Why Sison’s bombing plot spared one of the leading oppositionists at that time, then Senator and LP Secretary General Ninoy Aquino, a kink in an otherwise unassailable and deadly operation, remains unanswered up to this day. But no matter. Ninoy and the Liberal Party rode on that tragic bombing to sweep the 1971 midterm elections: Only two Marcos men made it to the Senate and Manila, the nation’s capital, was captured by the party with then Congressman Ramon Bagatsing unseating the popular incumbent Antonio Villegas.

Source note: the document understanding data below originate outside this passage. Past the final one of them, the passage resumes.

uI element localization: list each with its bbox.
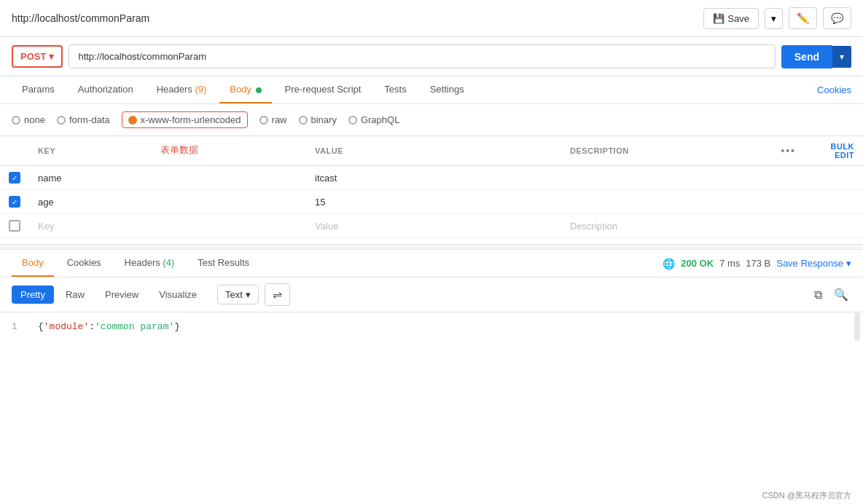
response-tab-headers-badge: (4) <box>163 257 174 268</box>
empty-row-checkbox[interactable] <box>9 220 20 232</box>
row2-bulk-cell <box>805 190 863 214</box>
row2-key-cell: age <box>29 190 306 214</box>
table-row: ✓ age 15 <box>0 190 863 214</box>
col-header-check <box>0 136 29 166</box>
copy-response-button[interactable]: ⧉ <box>811 285 825 304</box>
code-colon: : <box>89 321 95 332</box>
tab-headers[interactable]: Headers (9) <box>147 76 217 103</box>
row1-checkbox[interactable]: ✓ <box>9 172 20 184</box>
send-chevron-icon: ▾ <box>840 52 844 62</box>
tab-body[interactable]: Body <box>219 76 271 103</box>
send-dropdown-button[interactable]: ▾ <box>832 46 851 68</box>
empty-row-desc-cell[interactable]: Description <box>561 214 772 238</box>
response-tab-cookies[interactable]: Cookies <box>57 250 112 277</box>
save-response-button[interactable]: Save Response ▾ <box>776 258 851 269</box>
empty-row-key-placeholder: Key <box>38 221 54 232</box>
bulk-edit-button[interactable]: Bulk Edit <box>830 142 854 160</box>
body-type-form-data[interactable]: form-data <box>57 114 110 125</box>
code-content: {'module':'common param'} <box>38 321 180 332</box>
response-tab-headers[interactable]: Headers (4) <box>114 250 185 277</box>
top-bar-actions: 💾 Save ▾ ✏️ 💬 <box>703 7 851 29</box>
body-type-raw[interactable]: raw <box>259 114 287 125</box>
format-selector[interactable]: Text ▾ <box>217 285 259 304</box>
row2-key-value: age <box>38 197 54 208</box>
wrap-button[interactable]: ⇌ <box>265 283 290 306</box>
response-tab-test-results[interactable]: Test Results <box>187 250 259 277</box>
empty-row-value-cell[interactable]: Value <box>306 214 561 238</box>
col-header-key: KEY <box>29 136 306 166</box>
save-icon: 💾 <box>713 13 725 24</box>
row2-value-cell: 15 <box>306 190 561 214</box>
comment-button[interactable]: 💬 <box>823 7 851 29</box>
view-visualize-button[interactable]: Visualize <box>150 286 206 304</box>
search-response-button[interactable]: 🔍 <box>831 285 851 304</box>
body-type-binary[interactable]: binary <box>299 114 337 125</box>
body-type-binary-label: binary <box>311 114 337 125</box>
format-label: Text <box>225 289 243 300</box>
row2-checkbox[interactable]: ✓ <box>9 196 20 208</box>
more-options-icon[interactable]: ••• <box>781 145 796 157</box>
body-type-urlencoded[interactable]: x-www-form-urlencoded <box>122 111 248 128</box>
save-button[interactable]: 💾 Save <box>703 8 759 29</box>
cookies-link[interactable]: Cookies <box>817 77 851 103</box>
save-label: Save <box>727 13 749 24</box>
line-number-1: 1 <box>12 321 26 332</box>
code-line-1: {'module':'common param'} <box>38 321 180 332</box>
response-body-bar: Pretty Raw Preview Visualize Text ▾ ⇌ ⧉ … <box>0 277 863 312</box>
search-icon: 🔍 <box>834 288 848 301</box>
footer: CSDN @黑马程序员官方 <box>751 487 863 504</box>
row1-more-cell <box>772 166 805 190</box>
radio-graphql-dot <box>348 116 357 125</box>
view-pretty-button[interactable]: Pretty <box>12 286 54 304</box>
row2-desc-cell <box>561 190 772 214</box>
body-type-none[interactable]: none <box>12 114 45 125</box>
response-tab-body[interactable]: Body <box>12 250 54 277</box>
body-type-graphql-label: GraphQL <box>361 114 399 125</box>
row1-desc-cell <box>561 166 772 190</box>
tab-tests[interactable]: Tests <box>374 76 416 103</box>
response-time: 7 ms <box>719 258 740 269</box>
send-main-button[interactable]: Send <box>781 45 832 68</box>
response-size: 173 B <box>746 258 770 269</box>
response-body-content: 1 {'module':'common param'} <box>0 312 863 341</box>
empty-row-value-placeholder: Value <box>315 221 338 232</box>
body-active-dot <box>256 87 262 93</box>
radio-form-data-dot <box>57 116 66 125</box>
response-tab-body-label: Body <box>22 257 44 268</box>
tab-authorization[interactable]: Authorization <box>68 76 144 103</box>
row2-value: 15 <box>315 197 325 208</box>
body-type-bar: none form-data x-www-form-urlencoded raw… <box>0 104 863 136</box>
tab-settings[interactable]: Settings <box>420 76 475 103</box>
row1-value-cell: itcast <box>306 166 561 190</box>
tab-params[interactable]: Params <box>12 76 65 103</box>
radio-raw-dot <box>259 116 268 125</box>
copy-icon: ⧉ <box>814 288 822 301</box>
tab-pre-request[interactable]: Pre-request Script <box>275 76 372 103</box>
view-preview-button[interactable]: Preview <box>96 286 147 304</box>
response-tab-cookies-label: Cookies <box>67 257 101 268</box>
edit-button[interactable]: ✏️ <box>789 7 817 29</box>
table-row: ✓ name itcast <box>0 166 863 190</box>
view-raw-button[interactable]: Raw <box>57 286 93 304</box>
body-type-graphql[interactable]: GraphQL <box>348 114 399 125</box>
send-button-group: Send ▾ <box>781 45 851 68</box>
code-brace-open: { <box>38 321 44 332</box>
code-brace-close: } <box>174 321 180 332</box>
response-scrollbar[interactable] <box>854 312 860 341</box>
section-divider <box>0 244 863 250</box>
row1-key-cell: name <box>29 166 306 190</box>
response-status: 200 OK <box>681 258 714 269</box>
page-title: http://localhost/commonParam <box>12 12 149 24</box>
empty-row-key-cell[interactable]: Key <box>29 214 306 238</box>
body-type-form-data-label: form-data <box>69 114 110 125</box>
row1-key-value: name <box>38 173 62 184</box>
params-table: KEY VALUE DESCRIPTION ••• Bulk Edit ✓ na… <box>0 136 863 238</box>
request-tabs-bar: Params Authorization Headers (9) Body Pr… <box>0 76 863 104</box>
method-selector[interactable]: POST ▾ <box>12 45 63 68</box>
save-dropdown-button[interactable]: ▾ <box>765 8 783 29</box>
col-header-bulk-edit: Bulk Edit <box>805 136 863 166</box>
url-input[interactable] <box>69 44 775 68</box>
response-tab-test-results-label: Test Results <box>198 257 249 268</box>
params-table-wrapper: 表单数据 KEY VALUE DESCRIPTION ••• Bulk Edit… <box>0 136 863 238</box>
row1-bulk-cell <box>805 166 863 190</box>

In a way, the 1971 Plaza Miranda Bombing also marked the end of the square’s mark as the country’s foremost platform for political discourse and the people’s outlet for grievances against politicians and the societal set up. But despite its transformation into just an open area facing the Quiapo Church, its long history serving as the country’s public square, similar to the UK’s Hyde Park, remains embedded in the nation’s consciousness. And, in a curious twist of history, bombing has also become one of its trademarks, apart from being the foremost public square up until 1971.

Historical records tell us that it was in Plaza Miranda where then-President Sergio Osmena delivered his final campaign speech in the 1946 elections which he lost to his protégé, then House Speaker Manuel Roxas, who bolted the ruling Nacionalista Party and formed the Liberal Party. It is said that barely a year into his term, Roxas also delivered an important speech in Plaza Miranda—rallying the Liberal Party “to support the Parity Agreement to the 1935 Constitution, which granted American citizens equal rights with Filipino nationals in the use of national natural resources.” As the historians noted, just as Roxas finished speaking, a man lobbed a grenade on the stage, prompting his aide, General Mariano Castañeda, to kick it away and cover President Roxas with his body. The grenade landed near the audience, killing two and wounding a dozen people. A historical footnote? A coincidence? Certainly, a prequel of the 1971 bombing!